Tuesday 11 September 2012

Funding a decent income

Whenever you start thinking about retirement planning, it is worth beginning by working out how much income you think you will need. Generally, few people need as much income in retirement as they did when they were working – the mortgage might be paid off, children will have left home, and day-to-day expenses should have fallen. However, anticipating increased leisure time might spur you to make ambitious plans for travel or family, and all these expectations need to be considered so you can set some realistic targets.


Once you have worked out how much money you need, you can begin to work out where it will come from. For example, the state pension is £107.45 per week (for 2012/13) , plus there may be money coming in from ISA investments, rent from property, or even some continued paid employment. Moving to a smaller main residence could also release some capital – although house prices can go down, as we have seen recently, so it is risky to rely on the value of your house to fund your retirement.

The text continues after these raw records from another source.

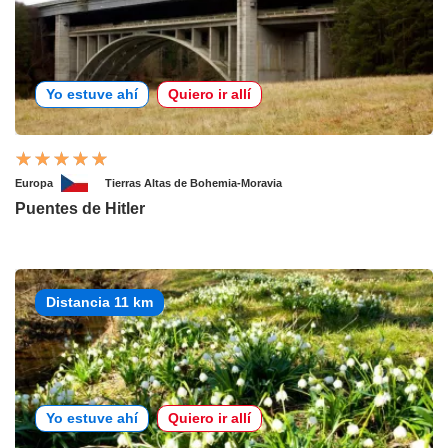
Yo estuve ahí
Quiero ir allí
Europa
Tierras Altas de Bohemia-Moravia
Puentes de Hitler
Distancia 11 km
Yo estuve ahí
Quiero ir allí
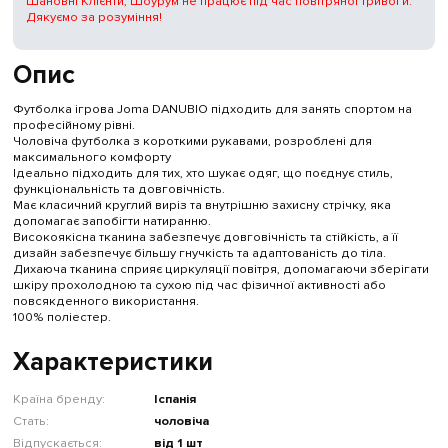
Шановні Клієнти, Шоурум не працює під час повітряної тривоги.
Дякуємо за розуміння!
Опис
Футболка ігрова Joma DANUBIO підходить для занять спортом на
професійному рівні.
Чоловіча футболка з короткими рукавами, розроблені для
максимального комфорту
Ідеально підходить для тих, хто шукає одяг, що поєднує стиль,
функціональність та довговічність.
Має класичний круглий виріз та внутрішню захисну стрічку, яка
допомагає запобігти натиранню.
Високоякісна тканина забезпечує довговічність та стійкість, а її
дизайн забезпечує більшу гнучкість та адаптованість до тіла.
Дихаюча тканина сприяє циркуляції повітря, допомагаючи зберігати
шкіру прохолодною та сухою під час фізичної активності або
повсякденного використання.
100% поліестер.
Характеристики
Країна бренду:
Іспанія
Стать:
чоловіча
Відпускається:
від 1 шт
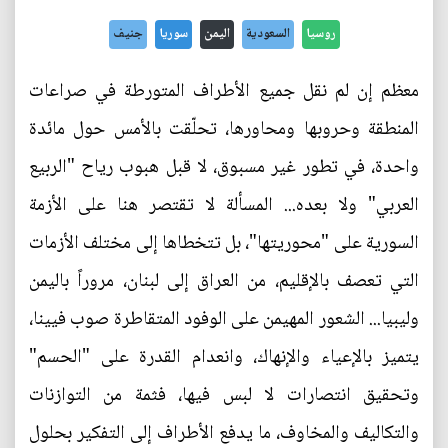
روسيا
السعودية
اليمن
سوريا
جنيف
معظم إن لم نقل جميع الأطراف المتورطة في صراعات
المنطقة وحروبها ومحاورها، تحلّقت بالأمس حول مائدة
واحدة، في تطور غير مسبوق، لا قبل هبوب رياح "الربيع
العربي" ولا بعده... المسألة لا تقتصر هنا على الأزمة
السورية على "محوريتها"، بل تتخطاها إلى مختلف الأزمات
التي تعصف بالإقليم، من العراق إلى لبنان، مروراً باليمن
وليبيا... الشعور المهيمن على الوفود المتقاطرة صوب فيينا،
يتميز بالإعياء والإنهاك، وانعدام القدرة على "الحسم"
وتحقيق انتصارات لا لبس فيها، فثمة من التوازنات
والتكاليف والمخاوف، ما يدفع الأطراف إلى التفكير بحلول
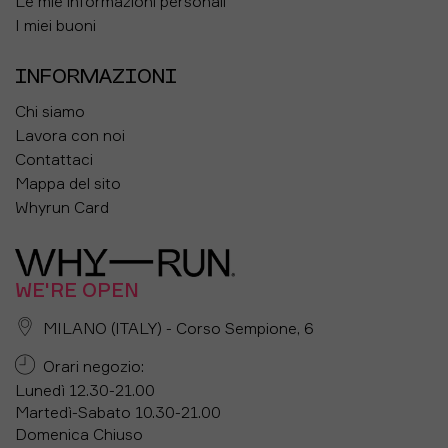
Le mie informazioni personali
I miei buoni
INFORMAZIONI
Chi siamo
Lavora con noi
Contattaci
Mappa del sito
Whyrun Card
WE'RE OPEN
MILANO (ITALY) - Corso Sempione, 6
Orari negozio:
Lunedì 12.30-21.00
Martedì-Sabato 10.30-21.00
Domenica Chiuso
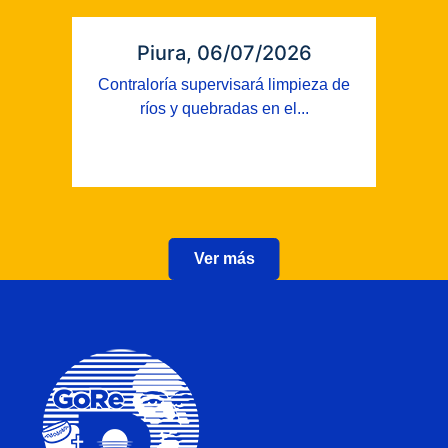
Piura, 06/07/2026
Contraloría supervisará limpieza de
ríos y quebradas en el...
Ver más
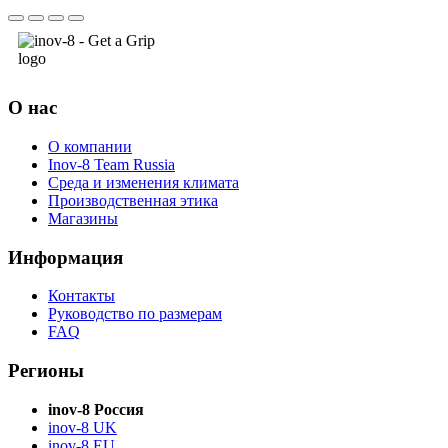
О нас
О компании
Inov-8 Team Russia
Среда и изменения климата
Производственная этика
Магазины
Информация
Контакты
Руководство по размерам
FAQ
Регионы
inov-8 Россия
inov-8 UK
inov-8 EU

Once completed, you should have a much better idea of the income you need to generate from pension savings. You might already have started to save through a workplace or personal pension and, although this should be taken into account, it is likely you will still need to supplement it and build it further over the years you have left. To give you an idea, at the best current annuity rates (June 2012) – given interest rates are so low – £10,000 of annual income could cost a male aged 65 almost £200,000 , with no guarantees. If you are female or would like some inflation protection - or simply wish to retire earlier than that - the cost is even higher. The amount you need to save could therefore be considerable.

Thanks to changes in 2006, you can now invest up to £3,600 or 100% of your annual earnings (whichever is the higher) in your pension savings, subject to a maximum of £50,000 (for 2012/13) , and tax relief is available on the contributions. There is also a maximum limit on the overall size of the pension portfolio you can generate – although at £1.5m for the current tax year, there are only a few who are affected.